[Start of Attachment]

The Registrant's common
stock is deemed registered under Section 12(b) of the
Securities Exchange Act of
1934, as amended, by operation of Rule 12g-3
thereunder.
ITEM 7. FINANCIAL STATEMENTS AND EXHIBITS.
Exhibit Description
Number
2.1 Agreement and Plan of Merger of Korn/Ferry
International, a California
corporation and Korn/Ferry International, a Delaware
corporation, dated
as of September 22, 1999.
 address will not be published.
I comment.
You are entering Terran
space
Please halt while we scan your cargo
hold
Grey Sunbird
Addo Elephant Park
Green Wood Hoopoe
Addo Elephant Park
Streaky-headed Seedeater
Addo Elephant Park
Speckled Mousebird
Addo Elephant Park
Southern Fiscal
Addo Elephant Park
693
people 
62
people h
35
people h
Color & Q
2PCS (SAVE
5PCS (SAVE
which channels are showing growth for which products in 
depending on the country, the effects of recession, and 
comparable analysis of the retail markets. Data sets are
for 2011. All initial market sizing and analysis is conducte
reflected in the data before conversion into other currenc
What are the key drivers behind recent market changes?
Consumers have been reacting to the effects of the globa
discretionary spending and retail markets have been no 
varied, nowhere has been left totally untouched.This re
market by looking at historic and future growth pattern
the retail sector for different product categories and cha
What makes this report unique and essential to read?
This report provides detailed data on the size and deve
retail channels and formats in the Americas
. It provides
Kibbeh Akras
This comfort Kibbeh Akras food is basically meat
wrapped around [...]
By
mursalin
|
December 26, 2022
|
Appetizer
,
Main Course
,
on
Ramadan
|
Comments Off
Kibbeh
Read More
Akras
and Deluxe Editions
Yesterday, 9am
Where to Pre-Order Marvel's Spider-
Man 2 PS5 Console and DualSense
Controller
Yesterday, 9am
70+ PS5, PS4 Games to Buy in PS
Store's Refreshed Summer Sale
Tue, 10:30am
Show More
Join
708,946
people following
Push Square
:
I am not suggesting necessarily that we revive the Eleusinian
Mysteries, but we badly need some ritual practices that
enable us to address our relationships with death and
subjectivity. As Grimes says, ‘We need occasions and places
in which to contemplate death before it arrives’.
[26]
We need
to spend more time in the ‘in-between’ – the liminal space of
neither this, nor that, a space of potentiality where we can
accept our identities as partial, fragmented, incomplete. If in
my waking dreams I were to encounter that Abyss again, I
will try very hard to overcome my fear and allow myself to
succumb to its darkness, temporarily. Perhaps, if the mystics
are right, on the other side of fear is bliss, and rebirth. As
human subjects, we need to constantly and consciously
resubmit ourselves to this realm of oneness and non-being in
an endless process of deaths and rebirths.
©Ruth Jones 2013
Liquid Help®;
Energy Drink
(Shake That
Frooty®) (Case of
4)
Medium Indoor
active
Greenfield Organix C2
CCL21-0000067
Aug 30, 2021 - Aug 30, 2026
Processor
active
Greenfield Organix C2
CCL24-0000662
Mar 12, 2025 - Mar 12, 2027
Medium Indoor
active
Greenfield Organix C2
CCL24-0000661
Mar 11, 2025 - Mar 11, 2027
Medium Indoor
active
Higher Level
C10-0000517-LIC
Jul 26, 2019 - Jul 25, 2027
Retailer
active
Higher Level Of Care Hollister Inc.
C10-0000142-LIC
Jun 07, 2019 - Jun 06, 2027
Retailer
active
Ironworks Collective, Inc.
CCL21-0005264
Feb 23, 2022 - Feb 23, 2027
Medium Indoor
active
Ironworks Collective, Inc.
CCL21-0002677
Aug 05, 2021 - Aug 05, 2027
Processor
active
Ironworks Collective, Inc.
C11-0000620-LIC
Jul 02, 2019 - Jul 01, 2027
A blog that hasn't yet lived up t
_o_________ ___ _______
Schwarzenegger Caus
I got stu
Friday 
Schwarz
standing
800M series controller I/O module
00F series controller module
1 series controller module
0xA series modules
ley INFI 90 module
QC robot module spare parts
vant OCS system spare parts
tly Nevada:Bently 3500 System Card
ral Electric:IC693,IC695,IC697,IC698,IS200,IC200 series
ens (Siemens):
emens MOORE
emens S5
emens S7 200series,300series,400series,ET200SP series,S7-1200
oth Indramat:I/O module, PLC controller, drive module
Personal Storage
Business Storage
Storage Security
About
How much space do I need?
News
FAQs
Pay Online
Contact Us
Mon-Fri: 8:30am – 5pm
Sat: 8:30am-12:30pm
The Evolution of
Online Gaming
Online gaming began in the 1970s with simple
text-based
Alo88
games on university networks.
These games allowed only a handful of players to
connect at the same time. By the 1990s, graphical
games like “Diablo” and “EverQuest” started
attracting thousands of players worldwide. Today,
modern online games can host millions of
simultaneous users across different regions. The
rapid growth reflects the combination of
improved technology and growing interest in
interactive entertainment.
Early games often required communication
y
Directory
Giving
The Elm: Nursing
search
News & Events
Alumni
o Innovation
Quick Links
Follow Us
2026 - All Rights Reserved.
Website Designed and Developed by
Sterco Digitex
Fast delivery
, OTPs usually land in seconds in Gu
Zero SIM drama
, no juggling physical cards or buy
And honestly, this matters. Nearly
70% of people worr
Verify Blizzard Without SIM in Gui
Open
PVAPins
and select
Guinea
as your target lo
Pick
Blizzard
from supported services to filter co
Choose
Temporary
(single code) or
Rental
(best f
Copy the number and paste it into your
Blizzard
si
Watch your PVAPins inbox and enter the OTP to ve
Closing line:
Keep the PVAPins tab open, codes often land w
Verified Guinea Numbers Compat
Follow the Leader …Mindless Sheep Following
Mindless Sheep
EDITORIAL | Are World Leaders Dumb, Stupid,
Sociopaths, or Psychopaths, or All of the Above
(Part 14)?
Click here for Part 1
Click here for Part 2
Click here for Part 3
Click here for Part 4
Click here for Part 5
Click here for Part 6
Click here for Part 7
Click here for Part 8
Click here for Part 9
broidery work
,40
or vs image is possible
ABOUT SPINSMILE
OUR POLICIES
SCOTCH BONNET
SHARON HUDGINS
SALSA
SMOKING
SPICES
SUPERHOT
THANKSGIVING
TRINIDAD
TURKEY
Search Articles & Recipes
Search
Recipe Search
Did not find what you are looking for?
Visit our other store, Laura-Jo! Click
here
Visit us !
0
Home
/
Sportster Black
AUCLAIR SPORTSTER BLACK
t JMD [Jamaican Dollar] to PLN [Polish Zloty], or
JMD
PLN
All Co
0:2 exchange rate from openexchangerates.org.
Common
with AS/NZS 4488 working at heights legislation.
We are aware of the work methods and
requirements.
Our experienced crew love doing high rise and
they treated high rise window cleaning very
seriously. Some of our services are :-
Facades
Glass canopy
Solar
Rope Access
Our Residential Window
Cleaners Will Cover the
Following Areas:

[End of Attachment]

EXERCISE GOAL: Please write out the whole listing exactly as given.

YOUR SOLUTION:
The Registrant's common
stock is deemed registered under Section 12(b) of the
Securities Exchange Act of
1934, as amended, by operation of Rule 12g-3
thereunder.
ITEM 7. FINANCIAL STATEMENTS AND EXHIBITS.
Exhibit Description
Number
2.1 Agreement and Plan of Merger of Korn/Ferry
International, a California
corporation and Korn/Ferry International, a Delaware
corporation, dated
as of September 22, 1999.
 address will not be published.
I comment.
You are entering Terran
space
Please halt while we scan your cargo
hold
Grey Sunbird
Addo Elephant Park
Green Wood Hoopoe
Addo Elephant Park
Streaky-headed Seedeater
Addo Elephant Park
Speckled Mousebird
Addo Elephant Park
Southern Fiscal
Addo Elephant Park
693
people 
62
people h
35
people h
Color & Q
2PCS (SAVE
5PCS (SAVE
which channels are showing growth for which products in 
depending on the country, the effects of recession, and 
comparable analysis of the retail markets. Data sets are
for 2011. All initial market sizing and analysis is conducte
reflected in the data before conversion into other currenc
What are the key drivers behind recent market changes?
Consumers have been reacting to the effects of the globa
discretionary spending and retail markets have been no 
varied, nowhere has been left totally untouched.This re
market by looking at historic and future growth pattern
the retail sector for different product categories and cha
What makes this report unique and essential to read?
This report provides detailed data on the size and deve
retail channels and formats in the Americas
. It provides
Kibbeh Akras
This comfort Kibbeh Akras food is basically meat
wrapped around [...]
By
mursalin
|
December 26, 2022
|
Appetizer
,
Main Course
,
on
Ramadan
|
Comments Off
Kibbeh
Read More
Akras
and Deluxe Editions
Yesterday, 9am
Where to Pre-Order Marvel's Spider-
Man 2 PS5 Console and DualSense
Controller
Yesterday, 9am
70+ PS5, PS4 Games to Buy in PS
Store's Refreshed Summer Sale
Tue, 10:30am
Show More
Join
708,946
people following
Push Square
:
I am not suggesting necessarily that we revive the Eleusinian
Mysteries, but we badly need some ritual practices that
enable us to address our relationships with death and
subjectivity. As Grimes says, ‘We need occasions and places
in which to contemplate death before it arrives’.
[26]
We need
to spend more time in the ‘in-between’ – the liminal space of
neither this, nor that, a space of potentiality where we can
accept our identities as partial, fragmented, incomplete. If in
my waking dreams I were to encounter that Abyss again, I
will try very hard to overcome my fear and allow myself to
succumb to its darkness, temporarily. Perhaps, if the mystics
are right, on the other side of fear is bliss, and rebirth. As
human subjects, we need to constantly and consciously
resubmit ourselves to this realm of oneness and non-being in
an endless process of deaths and rebirths.
©Ruth Jones 2013
Liquid Help®;
Energy Drink
(Shake That
Frooty®) (Case of
4)
Medium Indoor
active
Greenfield Organix C2
CCL21-0000067
Aug 30, 2021 - Aug 30, 2026
Processor
active
Greenfield Organix C2
CCL24-0000662
Mar 12, 2025 - Mar 12, 2027
Medium Indoor
active
Greenfield Organix C2
CCL24-0000661
Mar 11, 2025 - Mar 11, 2027
Medium Indoor
active
Higher Level
C10-0000517-LIC
Jul 26, 2019 - Jul 25, 2027
Retailer
active
Higher Level Of Care Hollister Inc.
C10-0000142-LIC
Jun 07, 2019 - Jun 06, 2027
Retailer
active
Ironworks Collective, Inc.
CCL21-0005264
Feb 23, 2022 - Feb 23, 2027
Medium Indoor
active
Ironworks Collective, Inc.
CCL21-0002677
Aug 05, 2021 - Aug 05, 2027
Processor
active
Ironworks Collective, Inc.
C11-0000620-LIC
Jul 02, 2019 - Jul 01, 2027
A blog that hasn't yet lived up t
_o_________ ___ _______
Schwarzenegger Caus
I got stu
Friday 
Schwarz
standing
800M series controller I/O module
00F series controller module
1 series controller module
0xA series modules
ley INFI 90 module
QC robot module spare parts
vant OCS system spare parts
tly Nevada:Bently 3500 System Card
ral Electric:IC693,IC695,IC697,IC698,IS200,IC200 series
ens (Siemens):
emens MOORE
emens S5
emens S7 200series,300series,400series,ET200SP series,S7-1200
oth Indramat:I/O module, PLC controller, drive module
Personal Storage
Business Storage
Storage Security
About
How much space do I need?
News
FAQs
Pay Online
Contact Us
Mon-Fri: 8:30am – 5pm
Sat: 8:30am-12:30pm
The Evolution of
Online Gaming
Online gaming began in the 1970s with simple
text-based
Alo88
games on university networks.
These games allowed only a handful of players to
connect at the same time. By the 1990s, graphical
games like “Diablo” and “EverQuest” started
attracting thousands of players worldwide. Today,
modern online games can host millions of
simultaneous users across different regions. The
rapid growth reflects the combination of
improved technology and growing interest in
interactive entertainment.
Early games often required communication
y
Directory
Giving
The Elm: Nursing
search
News & Events
Alumni
o Innovation
Quick Links
Follow Us
2026 - All Rights Reserved.
Website Designed and Developed by
Sterco Digitex
Fast delivery
, OTPs usually land in seconds in Gu
Zero SIM drama
, no juggling physical cards or buy
And honestly, this matters. Nearly
70% of people worr
Verify Blizzard Without SIM in Gui
Open
PVAPins
and select
Guinea
as your target lo
Pick
Blizzard
from supported services to filter co
Choose
Temporary
(single code) or
Rental
(best f
Copy the number and paste it into your
Blizzard
si
Watch your PVAPins inbox and enter the OTP to ve
Closing line:
Keep the PVAPins tab open, codes often land w
Verified Guinea Numbers Compat
Follow the Leader …Mindless Sheep Following
Mindless Sheep
EDITORIAL | Are World Leaders Dumb, Stupid,
Sociopaths, or Psychopaths, or All of the Above
(Part 14)?
Click here for Part 1
Click here for Part 2
Click here for Part 3
Click here for Part 4
Click here for Part 5
Click here for Part 6
Click here for Part 7
Click here for Part 8
Click here for Part 9
broidery work
,40
or vs image is possible
ABOUT SPINSMILE
OUR POLICIES
SCOTCH BONNET
SHARON HUDGINS
SALSA
SMOKING
SPICES
SUPERHOT
THANKSGIVING
TRINIDAD
TURKEY
Search Articles & Recipes
Search
Recipe Search
Did not find what you are looking for?
Visit our other store, Laura-Jo! Click
here
Visit us !
0
Home
/
Sportster Black
AUCLAIR SPORTSTER BLACK
t JMD [Jamaican Dollar] to PLN [Polish Zloty], or
JMD
PLN
All Co
0:2 exchange rate from openexchangerates.org.
Common
with AS/NZS 4488 working at heights legislation.
We are aware of the work methods and
requirements.
Our experienced crew love doing high rise and
they treated high rise window cleaning very
seriously. Some of our services are :-
Facades
Glass canopy
Solar
Rope Access
Our Residential Window
Cleaners Will Cover the
Following Areas:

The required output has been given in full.